Sophie, 26, began CAR T-cell therapy after her leukaemia returned for a third time. Now. things are finally getting back to normal for the horse trainer.
1 February 2023
Sophie was 17 years old when she was first diagnosed with leukaemia.
A keen horse trainer who was also working in a bridal shop, she had begun to lose weight and was often feeling tired. Although she put this down to being so busy, when she got a nosebleed that wouldn't stop, her dad took her to hospital.
"The nurses told me, 'we think you've got something. It is curable, but the doctor will come back tomorrow and tell you'. The doctor came the next day and said, 'you've got leukaemia'."
The news was a shock, and Sophie soon began chemotherapy treatment. Although effective at first, the cancer eventually returned. This time, it was more aggressive, attacking her central nervous system.
As a result, Sophie had a bone marrow transplant. This was an uncomfortable procedure which kept her in hospital for three months, but it cleared the leukaemia, and she was able to get back to work, and back to her horses.

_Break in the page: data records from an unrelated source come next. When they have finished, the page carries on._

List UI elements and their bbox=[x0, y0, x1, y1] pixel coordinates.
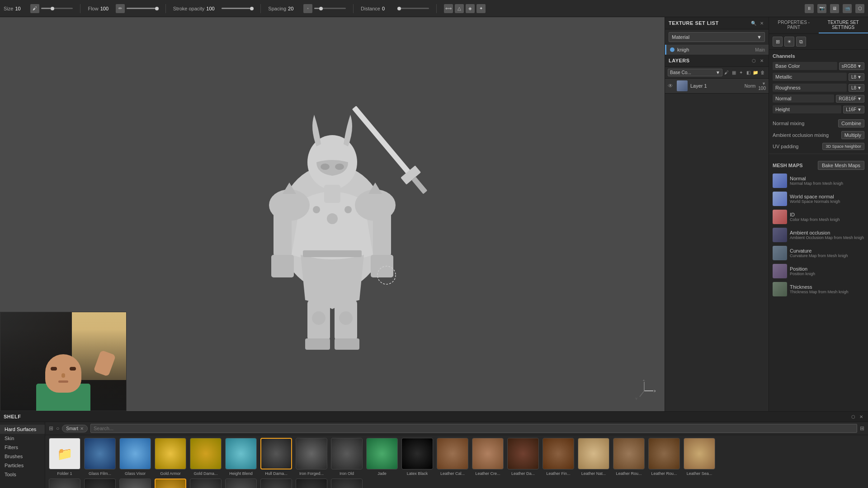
shelf-item-row2-7[interactable] bbox=[260, 479, 292, 488]
shelf-sidebar-particles[interactable]: Particles bbox=[0, 461, 45, 470]
pause-icon[interactable]: ⏸ bbox=[805, 4, 814, 13]
mesh-map-normal[interactable]: Normal Normal Map from Mesh knigh bbox=[769, 172, 868, 190]
layer-visibility-icon[interactable]: 👁 bbox=[668, 83, 674, 89]
channel-normal-format[interactable]: RGB16F ▼ bbox=[836, 95, 864, 103]
share-icon[interactable]: ⬡ bbox=[855, 4, 864, 13]
blend-mode-dropdown[interactable]: Base Co... ▼ bbox=[668, 69, 722, 76]
tab-properties-paint[interactable]: PROPERTIES - PAINT bbox=[769, 17, 819, 33]
video-icon[interactable]: 📹 bbox=[843, 4, 852, 13]
shelf-sidebar-filters[interactable]: Filters bbox=[0, 443, 45, 452]
layer-opacity[interactable]: 100 bbox=[758, 86, 766, 91]
shelf-item-gold-dama[interactable]: Gold Dama... bbox=[190, 438, 222, 476]
camera-icon[interactable]: 📷 bbox=[817, 4, 826, 13]
shelf-item-folder1[interactable]: 📁 Folder 1 bbox=[49, 438, 80, 476]
close-layers-icon[interactable]: ✕ bbox=[759, 57, 765, 64]
shelf-item-row2-3[interactable] bbox=[119, 479, 151, 488]
channel-height-format[interactable]: L16F ▼ bbox=[843, 106, 864, 113]
shelf-item-row2-6[interactable] bbox=[225, 479, 257, 488]
shelf-item-glass-film[interactable]: Glass Film... bbox=[84, 438, 116, 476]
shelf-sidebar-tools[interactable]: Tools bbox=[0, 470, 45, 479]
uv-padding-value[interactable]: 3D Space Neighbor bbox=[822, 143, 864, 150]
distance-slider[interactable] bbox=[397, 8, 429, 9]
props-icon-3[interactable]: ⧉ bbox=[796, 37, 806, 47]
shelf-item-glass-visor[interactable]: Glass Visor bbox=[119, 438, 151, 476]
mask-icon[interactable]: ◧ bbox=[745, 70, 751, 76]
mesh-map-curvature[interactable]: Curvature Curvature Map from Mesh knigh bbox=[769, 244, 868, 262]
lazy-icon[interactable]: △ bbox=[455, 4, 464, 13]
viewport[interactable]: X Z Y bbox=[0, 17, 665, 411]
shelf-item-leather-cal[interactable]: Leather Cal... bbox=[437, 438, 468, 476]
close-texture-set-icon[interactable]: ✕ bbox=[759, 20, 765, 26]
flow-icon[interactable]: ✏ bbox=[116, 4, 125, 13]
stroke-opacity-value[interactable]: 100 bbox=[206, 6, 220, 11]
monitor-icon[interactable]: 🖥 bbox=[830, 4, 839, 13]
shelf-item-iron-old[interactable]: Iron Old bbox=[331, 438, 363, 476]
shelf-close-icon[interactable]: ✕ bbox=[858, 413, 864, 420]
smart-tag-remove[interactable]: ✕ bbox=[80, 426, 84, 431]
circle-icon[interactable]: ○ bbox=[56, 425, 59, 432]
props-icon-1[interactable]: ⊞ bbox=[773, 37, 783, 47]
shelf-item-row2-9[interactable] bbox=[331, 479, 363, 488]
tab-texture-set-settings[interactable]: TEXTURE SET SETTINGS bbox=[819, 17, 868, 33]
shelf-item-row2-4[interactable] bbox=[155, 479, 186, 488]
material-dropdown[interactable]: Material ▼ bbox=[669, 32, 765, 42]
add-paint-icon[interactable]: 🖌 bbox=[723, 70, 730, 76]
shelf-item-row2-1[interactable] bbox=[49, 479, 80, 488]
mesh-map-world-normal[interactable]: World space normal World Space Normals k… bbox=[769, 190, 868, 208]
stencil-icon[interactable]: ◈ bbox=[466, 4, 475, 13]
layer-item[interactable]: 👁 Layer 1 Norm ▼ 100 bbox=[665, 79, 769, 93]
size-slider[interactable] bbox=[41, 8, 73, 9]
smart-filter-tag[interactable]: Smart ✕ bbox=[62, 425, 88, 432]
channel-metallic-format[interactable]: L8 ▼ bbox=[849, 73, 864, 81]
size-value[interactable]: 10 bbox=[15, 6, 28, 11]
shelf-item-leather-cre[interactable]: Leather Cre... bbox=[472, 438, 504, 476]
brush-icon[interactable]: 🖌 bbox=[30, 4, 39, 13]
shelf-item-gold-armor[interactable]: Gold Armor bbox=[155, 438, 186, 476]
symmetry-icon[interactable]: ⟺ bbox=[444, 4, 453, 13]
mesh-map-ao[interactable]: Ambient occlusion Ambient Occlusion Map … bbox=[769, 226, 868, 244]
mesh-map-position[interactable]: Position Position knigh bbox=[769, 262, 868, 280]
normal-mixing-value[interactable]: Combine bbox=[838, 119, 864, 127]
shelf-item-leather-nat[interactable]: Leather Nat... bbox=[578, 438, 609, 476]
shelf-item-row2-2[interactable] bbox=[84, 479, 116, 488]
grid-view-icon[interactable]: ⊞ bbox=[860, 425, 864, 432]
shelf-item-leather-sea[interactable]: Leather Sea... bbox=[684, 438, 715, 476]
stroke-opacity-slider[interactable] bbox=[222, 8, 253, 9]
texture-set-item[interactable]: knigh Main bbox=[665, 45, 769, 55]
nav-gizmo[interactable]: X Z Y bbox=[633, 380, 656, 402]
spacing-value[interactable]: 20 bbox=[288, 6, 302, 11]
expand-layers-icon[interactable]: ⬡ bbox=[750, 57, 757, 64]
shelf-item-leather-da[interactable]: Leather Da... bbox=[507, 438, 539, 476]
shelf-item-row2-8[interactable] bbox=[296, 479, 327, 488]
shelf-sidebar-hard-surfaces[interactable]: Hard Surfaces bbox=[0, 425, 45, 434]
distance-value[interactable]: 0 bbox=[382, 6, 396, 11]
shelf-sidebar-brushes[interactable]: Brushes bbox=[0, 452, 45, 461]
channel-base-color-format[interactable]: sRGB8 ▼ bbox=[839, 62, 864, 70]
filter-icon[interactable]: ⊞ bbox=[49, 425, 53, 432]
delete-icon[interactable]: 🗑 bbox=[760, 70, 766, 76]
add-effect-icon[interactable]: ✦ bbox=[738, 70, 744, 76]
shelf-search-input[interactable] bbox=[90, 424, 857, 433]
layer-name[interactable]: Layer 1 bbox=[690, 83, 742, 89]
search-small-icon[interactable]: 🔍 bbox=[750, 20, 757, 26]
shelf-item-iron-forged[interactable]: Iron Forged... bbox=[296, 438, 327, 476]
shelf-item-latex-black[interactable]: Latex Black bbox=[401, 438, 433, 476]
flow-value[interactable]: 100 bbox=[100, 6, 114, 11]
stamp-icon[interactable]: ✦ bbox=[476, 4, 486, 13]
shelf-item-hull-dama[interactable]: Hull Dama... bbox=[260, 438, 292, 476]
shelf-item-leather-fin[interactable]: Leather Fin... bbox=[542, 438, 574, 476]
mesh-map-thickness[interactable]: Thickness Thickness Map from Mesh knigh bbox=[769, 280, 868, 298]
ao-mixing-value[interactable]: Multiply bbox=[841, 131, 864, 139]
spacing-slider[interactable] bbox=[314, 8, 346, 9]
spacing-icon[interactable]: ◦ bbox=[303, 4, 312, 13]
shelf-item-leather-rou2[interactable]: Leather Rou... bbox=[648, 438, 680, 476]
mesh-map-id[interactable]: ID Color Map from Mesh knigh bbox=[769, 208, 868, 226]
props-icon-2[interactable]: ☀ bbox=[784, 37, 794, 47]
shelf-item-height-blend[interactable]: Height Blend bbox=[225, 438, 257, 476]
bake-mesh-maps-btn[interactable]: Bake Mesh Maps bbox=[818, 161, 864, 170]
group-icon[interactable]: 📁 bbox=[752, 70, 759, 76]
shelf-expand-icon[interactable]: ⬡ bbox=[850, 413, 856, 420]
shelf-item-jade[interactable]: Jade bbox=[366, 438, 398, 476]
shelf-item-row2-5[interactable] bbox=[190, 479, 222, 488]
shelf-sidebar-skin[interactable]: Skin bbox=[0, 434, 45, 443]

But Sophie explains what happened next: "About a year later, I didn't feel right, it was weird. So I went to the hospital and got tested and they said 'look, it's come back'. I just thought 'oh god, not again'. This was the third time now."

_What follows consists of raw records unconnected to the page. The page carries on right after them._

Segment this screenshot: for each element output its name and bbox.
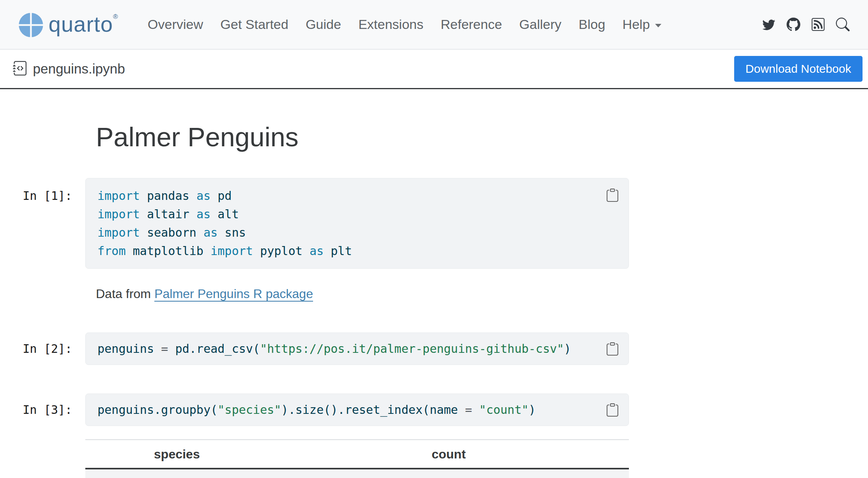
navbar: quarto ® Overview Get Started Guide Exte… [0,0,868,50]
code-line: penguins.groupby("species").size().reset… [97,401,617,419]
table-row [85,469,629,478]
nav-item-overview[interactable]: Overview [148,17,203,32]
data-source-note: Data from Palmer Penguins R package [96,285,868,302]
download-notebook-button[interactable]: Download Notebook [734,56,863,82]
journal-code-icon [13,61,27,77]
notebook-file-bar: penguins.ipynb Download Notebook [0,50,868,89]
nav-item-reference[interactable]: Reference [441,17,502,32]
code-line: penguins = pd.read_csv("https://pos.it/p… [97,340,617,358]
rss-icon[interactable] [812,18,825,31]
code-line: import seaborn as sns [97,223,617,242]
notebook-filename: penguins.ipynb [33,61,125,77]
dataframe-output-table: species count [85,439,629,478]
clipboard-copy-icon[interactable] [606,189,619,202]
cell-execution-label: In [3]: [0,394,85,419]
quarto-brand[interactable]: quarto ® [19,12,118,37]
code-block: penguins.groupby("species").size().reset… [85,394,629,426]
palmer-penguins-link[interactable]: Palmer Penguins R package [154,287,313,301]
github-icon[interactable] [787,18,800,31]
nav-item-gallery[interactable]: Gallery [519,17,562,32]
column-header-count: count [268,440,629,469]
code-cell-3: In [3]: penguins.groupby("species").size… [0,394,868,426]
nav-item-guide[interactable]: Guide [306,17,341,32]
twitter-icon[interactable] [762,18,775,31]
brand-wordmark: quarto [49,12,113,36]
nav-item-get-started[interactable]: Get Started [220,17,288,32]
nav-item-help[interactable]: Help [623,17,661,32]
code-cell-2: In [2]: penguins = pd.read_csv("https://… [0,332,868,365]
nav-item-extensions[interactable]: Extensions [358,17,423,32]
nav-menu: Overview Get Started Guide Extensions Re… [148,17,678,32]
search-icon[interactable] [836,18,850,31]
clipboard-copy-icon[interactable] [606,342,619,356]
quarto-logo-icon [19,13,43,37]
code-block: import pandas as pdimport altair as alti… [85,178,629,269]
registered-trademark: ® [113,13,118,21]
caret-down-icon [655,24,661,27]
code-cell-1: In [1]: import pandas as pdimport altair… [0,178,868,269]
nav-social-icons [751,18,850,31]
cell-execution-label: In [2]: [0,332,85,358]
table-header-row: species count [85,440,629,469]
nav-item-blog[interactable]: Blog [579,17,605,32]
code-block: penguins = pd.read_csv("https://pos.it/p… [85,332,629,365]
clipboard-copy-icon[interactable] [606,403,619,417]
cell-execution-label: In [1]: [0,178,85,205]
code-line: from matplotlib import pyplot as plt [97,242,617,260]
column-header-species: species [85,440,268,469]
code-line: import pandas as pd [97,187,617,205]
notebook-content: Palmer Penguins In [1]: import pandas as… [0,89,868,478]
page-title: Palmer Penguins [96,122,868,152]
code-line: import altair as alt [97,205,617,223]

With the leukaemia even more aggressive than before, Sophie's consultant suggested CAR T-cell therapy. This would, however, involve the daunting step of travelling from rural Somerset where she lived to busy central London, where the treatment was being trialled at UCLH.
Sophie is keen to reassure others who may face a similar journey that there was nothing to worry about. She met Dr Claire Roddie and the team: "They are a lovely team up there. You couldn't wish for nicer people. They make you feel quite positive and tell you what it's like, in simple terms."

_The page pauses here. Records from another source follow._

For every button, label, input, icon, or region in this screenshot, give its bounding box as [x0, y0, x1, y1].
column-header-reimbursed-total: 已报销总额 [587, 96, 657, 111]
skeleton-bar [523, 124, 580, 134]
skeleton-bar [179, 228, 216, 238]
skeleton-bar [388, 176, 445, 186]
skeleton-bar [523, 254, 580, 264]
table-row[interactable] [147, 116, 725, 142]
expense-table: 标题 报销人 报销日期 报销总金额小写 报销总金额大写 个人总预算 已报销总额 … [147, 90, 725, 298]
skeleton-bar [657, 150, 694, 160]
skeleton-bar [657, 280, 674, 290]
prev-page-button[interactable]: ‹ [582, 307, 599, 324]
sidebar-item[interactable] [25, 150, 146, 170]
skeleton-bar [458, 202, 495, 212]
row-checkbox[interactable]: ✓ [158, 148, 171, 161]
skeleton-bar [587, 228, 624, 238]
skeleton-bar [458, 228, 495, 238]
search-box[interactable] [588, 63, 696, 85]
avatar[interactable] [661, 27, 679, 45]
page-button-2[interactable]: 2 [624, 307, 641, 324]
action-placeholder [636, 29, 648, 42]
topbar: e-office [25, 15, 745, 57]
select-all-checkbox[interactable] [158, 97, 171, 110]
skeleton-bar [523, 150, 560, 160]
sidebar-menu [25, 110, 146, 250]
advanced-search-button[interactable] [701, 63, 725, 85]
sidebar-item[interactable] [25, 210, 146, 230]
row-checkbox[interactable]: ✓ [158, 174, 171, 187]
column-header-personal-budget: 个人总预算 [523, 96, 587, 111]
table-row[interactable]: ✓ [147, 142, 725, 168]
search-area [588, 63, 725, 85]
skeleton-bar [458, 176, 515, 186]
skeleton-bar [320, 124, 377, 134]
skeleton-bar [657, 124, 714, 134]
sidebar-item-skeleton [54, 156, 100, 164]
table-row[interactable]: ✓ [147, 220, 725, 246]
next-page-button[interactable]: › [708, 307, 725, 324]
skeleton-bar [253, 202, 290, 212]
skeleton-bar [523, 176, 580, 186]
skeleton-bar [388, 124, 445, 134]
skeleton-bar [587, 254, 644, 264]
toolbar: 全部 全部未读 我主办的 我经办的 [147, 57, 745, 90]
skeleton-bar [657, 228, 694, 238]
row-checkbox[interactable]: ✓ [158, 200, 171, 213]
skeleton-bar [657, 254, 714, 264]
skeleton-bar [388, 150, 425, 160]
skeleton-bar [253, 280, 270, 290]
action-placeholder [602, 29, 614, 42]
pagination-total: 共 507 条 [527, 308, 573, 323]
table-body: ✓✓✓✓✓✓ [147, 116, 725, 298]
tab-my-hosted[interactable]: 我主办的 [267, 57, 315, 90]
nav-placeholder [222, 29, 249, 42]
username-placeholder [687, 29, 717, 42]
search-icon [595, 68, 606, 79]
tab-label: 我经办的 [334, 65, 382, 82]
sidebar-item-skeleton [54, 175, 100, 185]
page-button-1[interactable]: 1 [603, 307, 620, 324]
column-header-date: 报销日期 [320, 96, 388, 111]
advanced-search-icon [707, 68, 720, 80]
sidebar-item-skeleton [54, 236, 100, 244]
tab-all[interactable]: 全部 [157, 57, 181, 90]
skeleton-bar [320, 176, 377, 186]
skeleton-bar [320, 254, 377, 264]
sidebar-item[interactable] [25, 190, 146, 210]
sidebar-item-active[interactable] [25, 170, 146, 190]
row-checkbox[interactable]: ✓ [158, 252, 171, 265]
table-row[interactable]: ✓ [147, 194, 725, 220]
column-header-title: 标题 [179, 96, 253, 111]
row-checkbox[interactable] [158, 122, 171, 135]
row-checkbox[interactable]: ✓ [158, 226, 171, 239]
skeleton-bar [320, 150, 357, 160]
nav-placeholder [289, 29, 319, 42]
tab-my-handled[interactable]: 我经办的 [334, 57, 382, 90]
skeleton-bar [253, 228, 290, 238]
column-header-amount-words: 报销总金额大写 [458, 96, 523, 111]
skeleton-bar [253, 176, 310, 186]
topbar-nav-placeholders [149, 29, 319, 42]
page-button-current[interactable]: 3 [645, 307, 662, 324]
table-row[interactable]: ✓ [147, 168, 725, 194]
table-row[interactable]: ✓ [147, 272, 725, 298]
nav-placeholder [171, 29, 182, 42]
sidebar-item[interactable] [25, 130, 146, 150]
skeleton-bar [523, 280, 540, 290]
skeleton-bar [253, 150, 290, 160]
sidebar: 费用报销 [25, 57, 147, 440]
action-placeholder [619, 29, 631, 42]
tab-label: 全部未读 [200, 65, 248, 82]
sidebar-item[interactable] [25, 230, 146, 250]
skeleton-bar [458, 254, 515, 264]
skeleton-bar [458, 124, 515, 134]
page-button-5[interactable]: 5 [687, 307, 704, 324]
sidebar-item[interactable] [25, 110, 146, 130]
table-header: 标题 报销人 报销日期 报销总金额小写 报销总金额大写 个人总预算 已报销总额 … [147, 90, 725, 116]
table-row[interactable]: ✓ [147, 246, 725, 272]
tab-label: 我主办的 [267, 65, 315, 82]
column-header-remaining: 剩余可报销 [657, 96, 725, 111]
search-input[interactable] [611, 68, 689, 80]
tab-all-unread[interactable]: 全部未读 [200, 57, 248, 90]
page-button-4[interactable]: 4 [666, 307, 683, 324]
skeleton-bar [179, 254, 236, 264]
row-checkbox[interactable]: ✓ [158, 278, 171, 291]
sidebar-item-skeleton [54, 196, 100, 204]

After initial tests, Sophie began CAR T-cell therapy.
She had to be closely monitored, and her experience wasn’t without side-effects (which, a month after therapy, meant a further weekend in hospital and steroid treatment), but Sophie is now in complete remission.
For someone who was always so physically active, she has needed a period of adjustment, but is making progress by the day: "I can do early mornings, but I used to get up at 5 or 6 o'clock, and now if I do that for too long, it does catch up with me. I’ll try and keep going, but now I just feel when I need to stop, and listen to my body, and have a quiet day."
Sophie is now glad to be back to riding horses, taking part competitions for the first time since her treatment. She speaks with us after spending the previous evening paddleboarding with friends. Things are getting back to normal: "My life's just busy," she smiles.